Les opérateurs économiques éprouvent de sérieuses difficultés à accéder au crédit, tandis que les institutions financières conditionnent leurs engagements au règlement, par l’État, des factures liées à la collecte des semences. Cette fragilité du dispositif financier entraîne une rupture de trésorerie qui se répercute directement sur les producteurs, contraints, face à des besoins immédiats, de brader leur arachide à des prix dérisoires.
Or, une campagne de commercialisation ne s’improvise pas. Elle se prépare en amont, dès l’année précédant la production.
La répétition annuelle de ces dysfonctionnements révèle une faiblesse persistante de coordination entre les acteurs et une anticipation insuffisante des contraintes financières.
Si l’obtention de bons rendements est essentielle, elle demeure vaine en l’absence d’une chaîne de valeur structurée, inclusive et durable.

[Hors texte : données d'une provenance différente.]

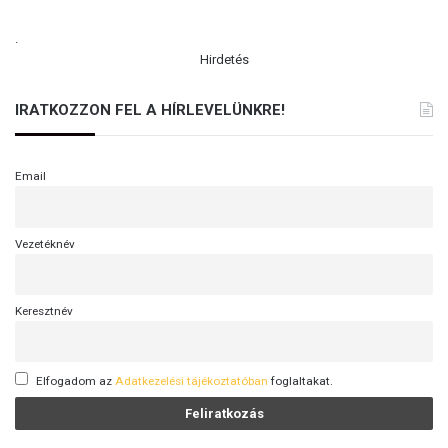
.
Hirdetés
IRATKOZZON FEL A HÍRLEVELÜNKRE!
Email
Vezetéknév
Keresztnév
Elfogadom az
Adatkezelési tájékoztatóban
foglaltakat.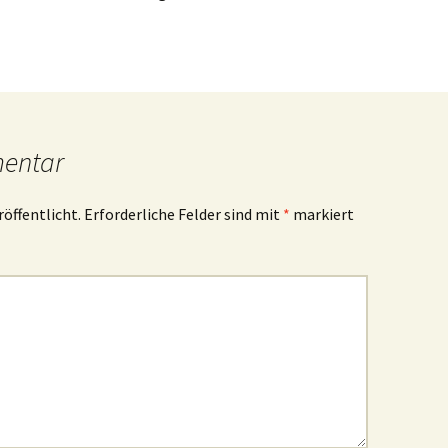
mentar
röffentlicht.
Erforderliche Felder sind mit
*
markiert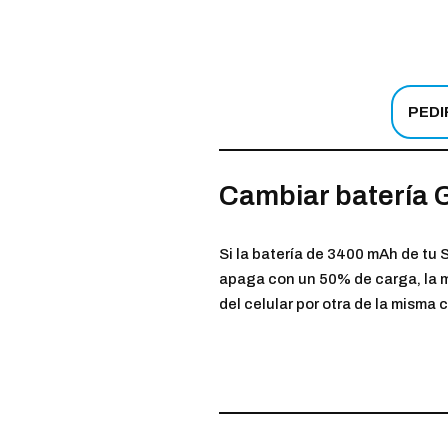
PEDI
Cambiar batería 
Si la batería de 3400 mAh de tu 
apaga con un 50% de carga, la mej
del celular por otra de la misma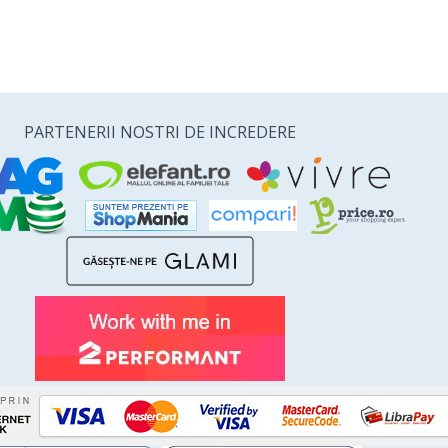
PARTENERII NOSTRI DE INCREDERE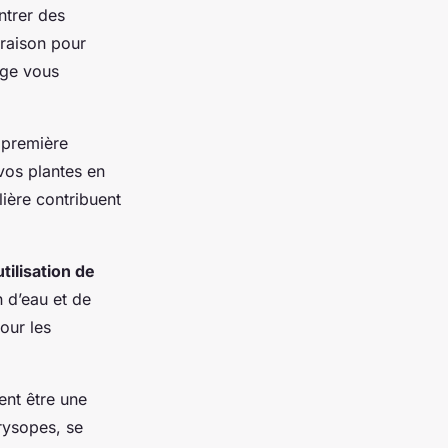
ntrer des
 raison pour
age vous
 première
 vos plantes en
lière contribuent
’utilisation de
n d’eau et de
our les
ent être une
rysopes, se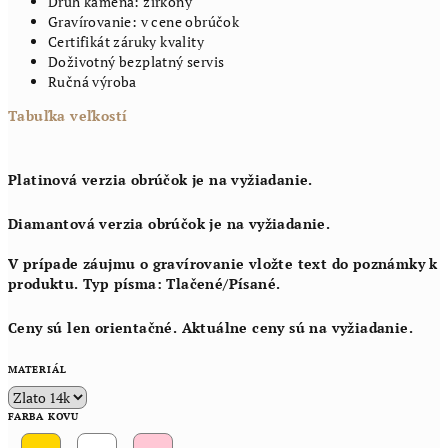
Druh kameňa: zirkóny
Gravírovanie: v cene obrúčok
Certifikát záruky kvality
Doživotný bezplatný servis
Ručná výroba
Tabuľka veľkostí
Platinová verzia obrúčok je na vyžiadanie.
Diamantová verzia obrúčok je na vyžiadanie.
V prípade záujmu o gravírovanie vložte text do poznámky k
produktu. Typ písma: Tlačené/Písané.
Ceny sú len orientačné. Aktuálne ceny sú na vyžiadanie.
MATERIÁL
FARBA KOVU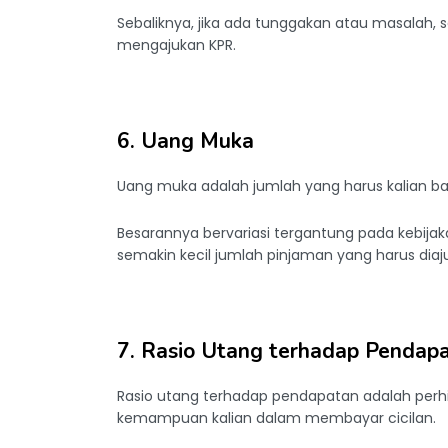
Sebaliknya, jika ada tunggakan atau masalah, 
mengajukan KPR.
6. Uang Muka
Uang muka adalah jumlah yang harus kalian b
Besarannya bervariasi tergantung pada kebija
semakin kecil jumlah pinjaman yang harus diaj
7. Rasio Utang terhadap Pendap
Rasio utang terhadap pendapatan adalah perh
kemampuan kalian dalam membayar cicilan.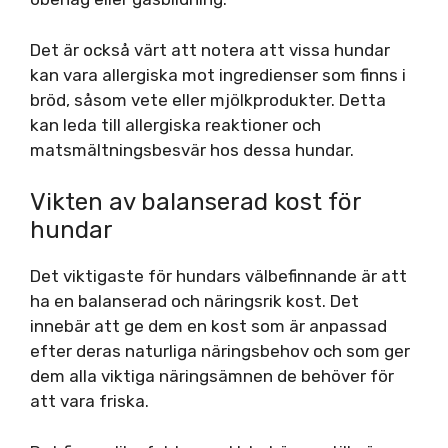
Det är också värt att notera att vissa hundar
kan vara allergiska mot ingredienser som finns i
bröd, såsom vete eller mjölkprodukter. Detta
kan leda till allergiska reaktioner och
matsmältningsbesvär hos dessa hundar.
Vikten av balanserad kost för
hundar
Det viktigaste för hundars välbefinnande är att
ha en balanserad och näringsrik kost. Det
innebär att ge dem en kost som är anpassad
efter deras naturliga näringsbehov och som ger
dem alla viktiga näringsämnen de behöver för
att vara friska.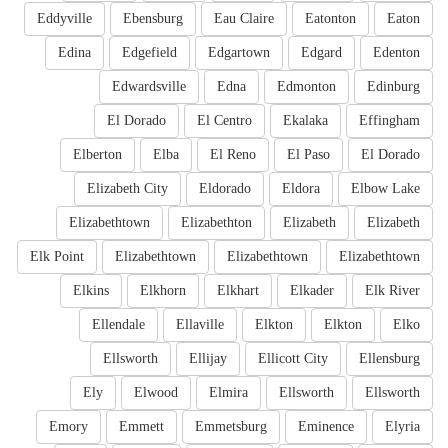
Eddyville
Ebensburg
Eau Claire
Eatonton
Eaton
Edina
Edgefield
Edgartown
Edgard
Edenton
Edwardsville
Edna
Edmonton
Edinburg
El Dorado
El Centro
Ekalaka
Effingham
Elberton
Elba
El Reno
El Paso
El Dorado
Elizabeth City
Eldorado
Eldora
Elbow Lake
Elizabethtown
Elizabethton
Elizabeth
Elizabeth
Elk Point
Elizabethtown
Elizabethtown
Elizabethtown
Elkins
Elkhorn
Elkhart
Elkader
Elk River
Ellendale
Ellaville
Elkton
Elkton
Elko
Ellsworth
Ellijay
Ellicott City
Ellensburg
Ely
Elwood
Elmira
Ellsworth
Ellsworth
Emory
Emmett
Emmetsburg
Eminence
Elyria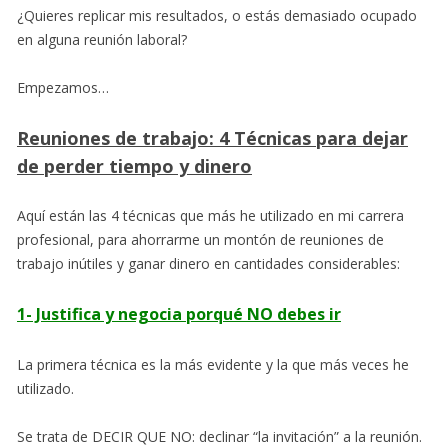
¿Quieres replicar mis resultados, o estás demasiado ocupado
en alguna reunión laboral?
Empezamos…
Reuniones de trabajo: 4 Técnicas para dejar
de perder tiempo y dinero
Aquí están las 4 técnicas que más he utilizado en mi carrera
profesional, para ahorrarme un montón de reuniones de
trabajo inútiles y ganar dinero en cantidades considerables:
1- Justifica y negocia porqué NO debes ir
La primera técnica es la más evidente y la que más veces he
utilizado.
Se trata de DECIR QUE NO: declinar “la invitación” a la reunión.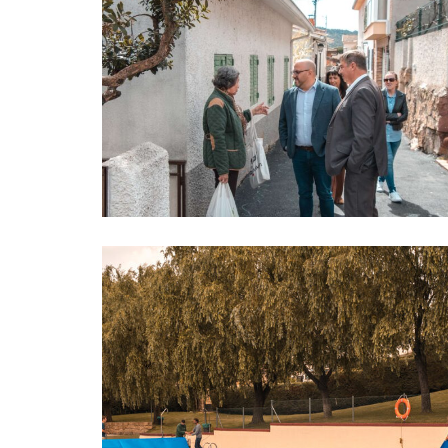
El viceconsejero de
Administración Local y
Digitalización de la CAM
visita los trabajos de
asfaltado llevados a
cabo por el
Ayuntamiento de
Manzanares El Real
Infraestructuras
Urbanismo
,
23 marzo, 2023
Abrigamos las aguas de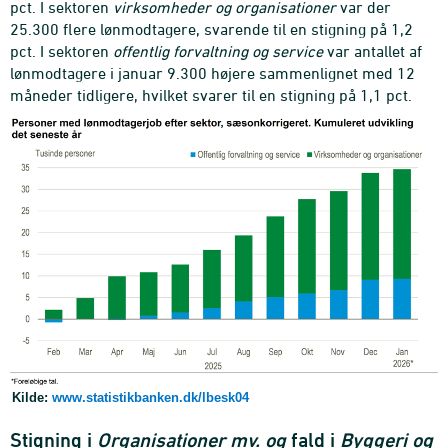
pct. I sektoren
virksomheder og organisationer
var der
25.300 flere lønmodtagere, svarende til en stigning på 1,2
pct. I sektoren
offentlig forvaltning og service
var antallet af
lønmodtagere i januar 9.300 højere sammenlignet med 12
måneder tidligere, hvilket svarer til en stigning på 1,1 pct.
Kilde:
www.statistikbanken.dk/lbesk04
Stigning i
Organisationer mv. og
fald i
Byggeri og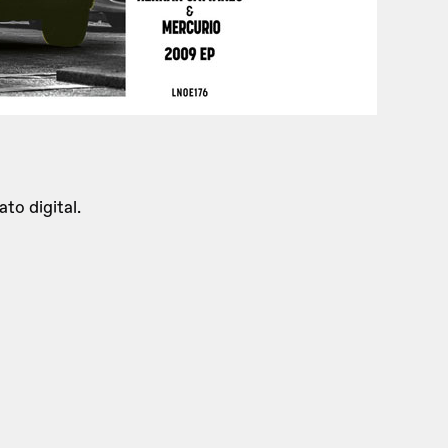
to digital.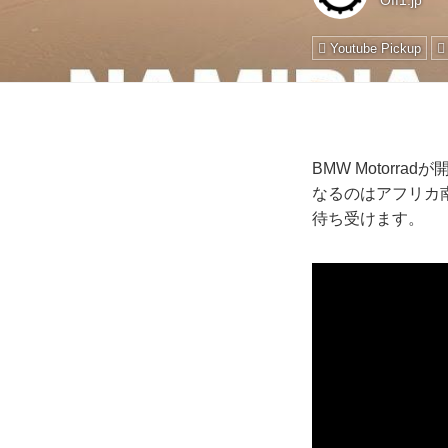
Off1.jp
Youtube Pickup
BMW Motor
なるのはアフリカ
待ち受けます。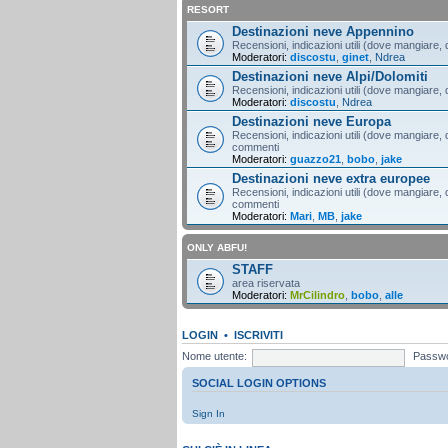
RESORT
Destinazioni neve Appennino
Recensioni, indicazioni utili (dove mangiare, d
Moderatori:
discostu
,
ginet
,
Ndrea
Destinazioni neve Alpi/Dolomiti
Recensioni, indicazioni utili (dove mangiare, d
Moderatori:
discostu
,
Ndrea
Destinazioni neve Europa
Recensioni, indicazioni utili (dove mangiare, d
commenti
Moderatori:
guazzo21
,
bobo
,
jake
Destinazioni neve extra europee
Recensioni, indicazioni utili (dove mangiare, d
commenti
Moderatori:
Mari
,
MB
,
jake
ONLY ABFU!
STAFF
area riservata
Moderatori:
MrCilindro
,
bobo
,
alle
LOGIN
•
ISCRIVITI
Nome utente:
Passwo
SOCIAL LOGIN OPTIONS
Sign In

Par ailleurs, la SONACOS, acteur historique et stratégique de la filière, doit impérativement disposer d’un plateau technique renforcé afin de jouer pleinement son rôle dans la collecte, la transformation et la régulation du marché. Sans capacités opérationnelles accrues, la chaîne de valeur reste déséquilibrée et exposée aux pratiques spéculatives.
Il convient également de revoir les méthodes de concertation. Les grandes rencontres rassemblant des centaines de personnes, où chacun se livre à des déclarations de principe, ont montré leurs limites.
L’approche chaîne de valeur exige au contraire des cadres restreints, fonctionnels et périodiques, permettant aux acteurs clés; producteurs, opérateurs, transformateurs, banques et structures publiques d’interagir régulièrement, de renforcer la communication et de bâtir des relations solides et durables.
Une chaîne de valeur ne se décrète pas : elle se construit dans la durée, à travers une dynamique collective et structurée.
Bien que l’État consente d’importants efforts financiers en faveur de l’agriculture, il devient impératif de réorienter la politique agricole vers la consolidation effective des chaînes de valeur. La filière arachidière, qui draine d’importantes devises et impacte directement la situation socio-économique de milliers de ménages, doit être érigée en priorité stratégique nationale.
Le Plan de Redressement Économique et Social ne pourra produire des résultats tangibles sans une protection réelle du petit producteur, acteur central de la souveraineté alimentaire et du développement économique.
Le Mouvement PROGRÈS propose, pour une commercialisation équitable et efficace, en cohérence avec l’approche chaîne de valeur, les mesures suivantes :
– Il est indispensable de traiter en priorité la faiblesse du financement, à travers la mise en place de lignes de crédit dédiées à la commercialisation de l’arachide, notamment au profit de la LBA et de la BNDE, tout en incitant les autres banques à investir davantage dans ce segment stratégique.
Dans ce cadre, l’État doit jouer un rôle de catalyseur en garantissant les lettres de crédit (LC) à travers des mécanismes tels que le FONGIP et la CNAAS, afin de sécuriser les engagements des banques et de fluidifier l’accès au financement.
– Parallèlement, l’instauration d’un calendrier contraignant, public et respecté de règlement des factures de semences est indispensable pour éviter les blocages récurrents de trésorerie qui paralysent la campagne.
– La fixation d’un prix plancher réellement appliqué doit s’accompagner du déploiement d’agents de contrôle sur le terrain, chargés de veiller au respect du prix officiel et de lutter efficacement contre la spéculation et les ventes à perte.
– Il est également urgent de relever le plateau technique de la SONACOS, afin de renforcer ses capacités de collecte et de transformation et de consolider son rôle de régulateur au service des producteurs.
– le renforcement de la contractualisation entre producteurs, opérateurs et transformateurs, combiné à la mise en place de cadres de concertation territorialisés et périodiques, permettra de sécuriser les débouchés, de stabiliser les revenus et d’améliorer durablement la coordination entre les acteurs.
Protéger le petit producteur n’est ni un slogan ni une faveur. C’est un choix stratégique pour bâtir une agriculture performante, une économie résiliente et une souveraineté nationale durable, à la hauteur des enjeux de la filière arachidière.